Reviving Up Before Warming the Engine
While a consensus on this has not yet been wholly reached by the automotive industry, the point still bears stating here. Modern engines tend to get warm and distribute oil around their parts with more speed than older models, though it’s still important for drivers to be cautious with this for their first few miles. The car and the engine are designed to work at set operating temperatures.
By revving or driving hard before the car has had time to warm up, the vehicle might experience drastic changes in temperature between its components. Thus, parts might be damaged, and the car can potentially have several thousands of miles removed from its lifetime.
In the worst cases, the vehicle won’t be able to be repaired without having an entire engine overhaul, which may very well cost more than the vehicle is worth. In order to avoid a mess like that, auto repair Longmont advise drivers to give their vehicles a few seconds to heat up, and refrain from driving at ten-tenths for the first couple of miles in order to bypass all issues.
Resting the Hand on the Gear Shifter
Drivers who drive manual cars tend to naturally leave one hand on the wheel and the other on the gear knob. This especially applies when manual drivers flip through their gears on a twisted rural road. However, mechanics have observed that this habit can potentially be damaging to the vehicle.

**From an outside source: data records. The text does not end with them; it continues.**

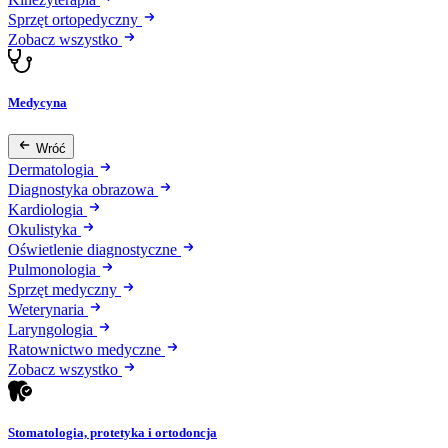
Sprzęt ortopedyczny
Zobacz wszystko
Medycyna
Wróć
Dermatologia
Diagnostyka obrazowa
Kardiologia
Okulistyka
Oświetlenie diagnostyczne
Pulmonologia
Sprzęt medyczny
Weterynaria
Laryngologia
Ratownictwo medyczne
Zobacz wszystko
Stomatologia, protetyka i ortodoncja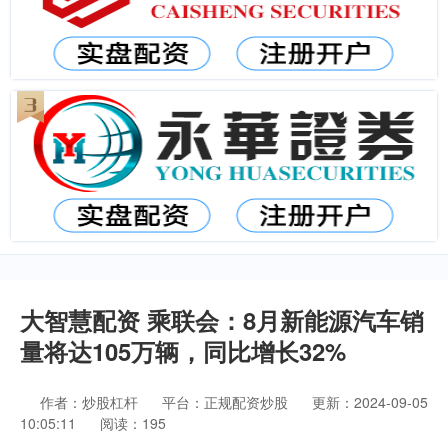
大智慧配资 乘联会：8月新能源汽车销
量将达105万辆，同比增长32%
作者：炒股杠杆
平台：正规配资炒股
更新：2024-09-05
10:05:11
阅读：195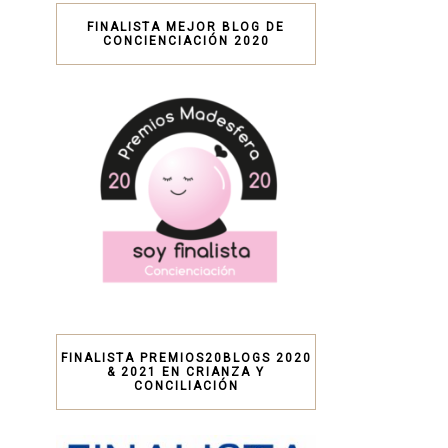
FINALISTA MEJOR BLOG DE
CONCIENCIACIÓN 2020
FINALISTA PREMIOS20BLOGS 2020
& 2021 EN CRIANZA Y
CONCILIACIÓN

Indeed, the weight of the hand might push the shifter into a position where the synchronizer and transmission bushings wear slightly against each other. Gearbox fixes come at a significant cost, so drivers will want to do what they can to avoid the repair. Also, it’s a basic safety practice to have both hands firmly grasping the steering wheel at all times. While it might not look like a slick way to drive, it might help to remember that two-hands is how the race car drivers do it.

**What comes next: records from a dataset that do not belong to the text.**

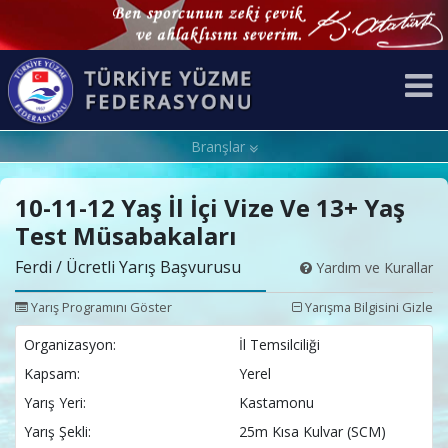
Branşlar
10-11-12 Yaş İl İçi Vize Ve 13+ Yaş
Test Müsabakaları
Ferdi / Ücretli Yarış Başvurusu
Yardım ve Kurallar
Yarış Programını Göster
Yarışma Bilgisini Gizle
Organizasyon:
İl Temsilciliği
Kapsam:
Yerel
Yarış Yeri:
Kastamonu
Yarış Şekli:
25m Kısa Kulvar (SCM)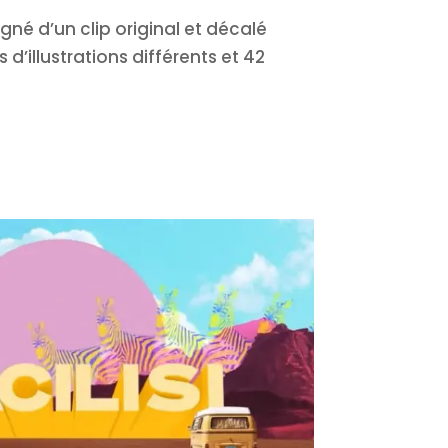
né d’un clip original et décalé
 d’illustrations différents et 42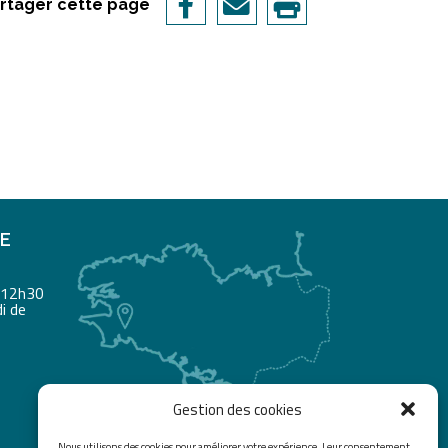
rtager cette page
RE
à 12h30
i de
Gestion des cookies
Nous utilisons des cookies pour améliorer votre expérience. Leur consentement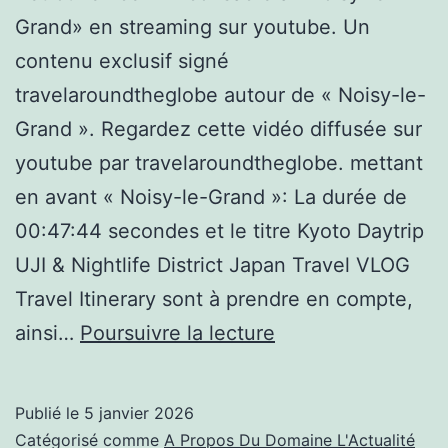
Grand» en streaming sur youtube. Un
contenu exclusif signé
travelaroundtheglobe autour de « Noisy-le-
Grand ». Regardez cette vidéo diffusée sur
youtube par travelaroundtheglobe. mettant
en avant « Noisy-le-Grand »: La durée de
00:47:44 secondes et le titre Kyoto Daytrip
UJI & Nightlife District Japan Travel VLOG
Travel Itinerary sont à prendre en compte,
Noisy-
ainsi…
Poursuivre la lecture
le-
Grand,Kyoto
Publié le
5 janvier 2026
Daytrip
Catégorisé comme
A Propos Du Domaine L'Actualité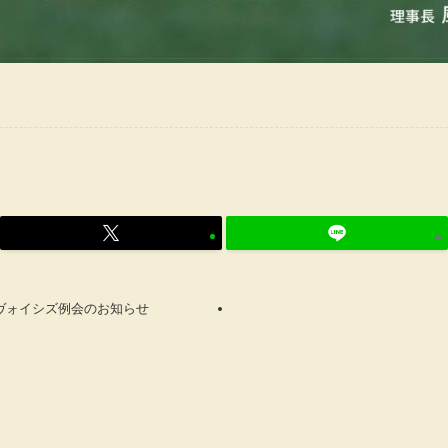
グ・ヴォイシズ例会のお知らせ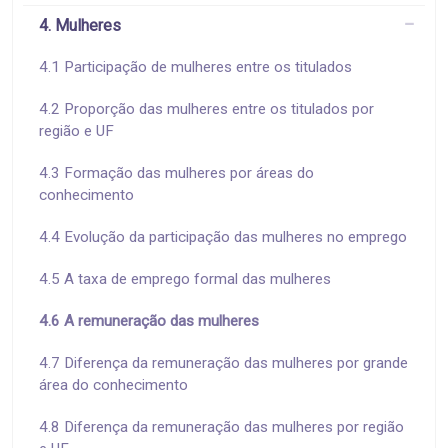
4. Mulheres
4.1 Participação de mulheres entre os titulados
4.2 Proporção das mulheres entre os titulados por
região e UF
4.3 Formação das mulheres por áreas do
conhecimento
4.4 Evolução da participação das mulheres no emprego
4.5 A taxa de emprego formal das mulheres
4.6 A remuneração das mulheres
4.7 Diferença da remuneração das mulheres por grande
área do conhecimento
4.8 Diferença da remuneração das mulheres por região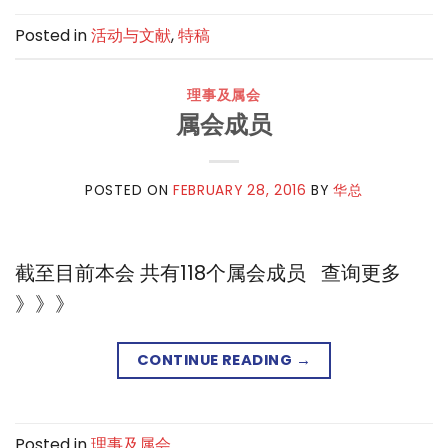
Posted in
活动与文献
,
特稿
理事及属会
属会成员
POSTED ON
FEBRUARY 28, 2016
BY
华总
截至目前本会 共有118个属会成员 查询更多
》》》
CONTINUE READING
→
Posted in
理事及属会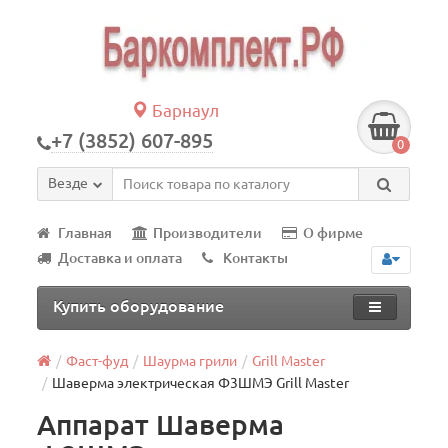
Барнаул
+7 (3852) 607-895
0
Везде
Главная
Производители
О фирме
Доставка и оплата
Контакты
Купить оборудование
Фаст-фуд
Шаурма грили
Grill Master
Шаверма электрическая Ф3ШМЭ Grill Master
Аппарат Шаверма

Shifting to Reverse From Forward While the Car Is in Motion
Every driver has done this once in a while when backing out of a parking space. It certainly doesn’t seem so bad, but what drivers don’t know is that the shock direction can change and cause serious damage to the car’s gearbox. Despite all mechanical components being built and assembled with sufficient clearance between dynamic parts, abrupt changes in direction while the components are still moving in opposite ways can potentially cause them to grind into each other. In order to avoid damage (and a costly eventual repair), drivers are advised to allow the car to come to a full stop before changing from forward to reverse or vice versa.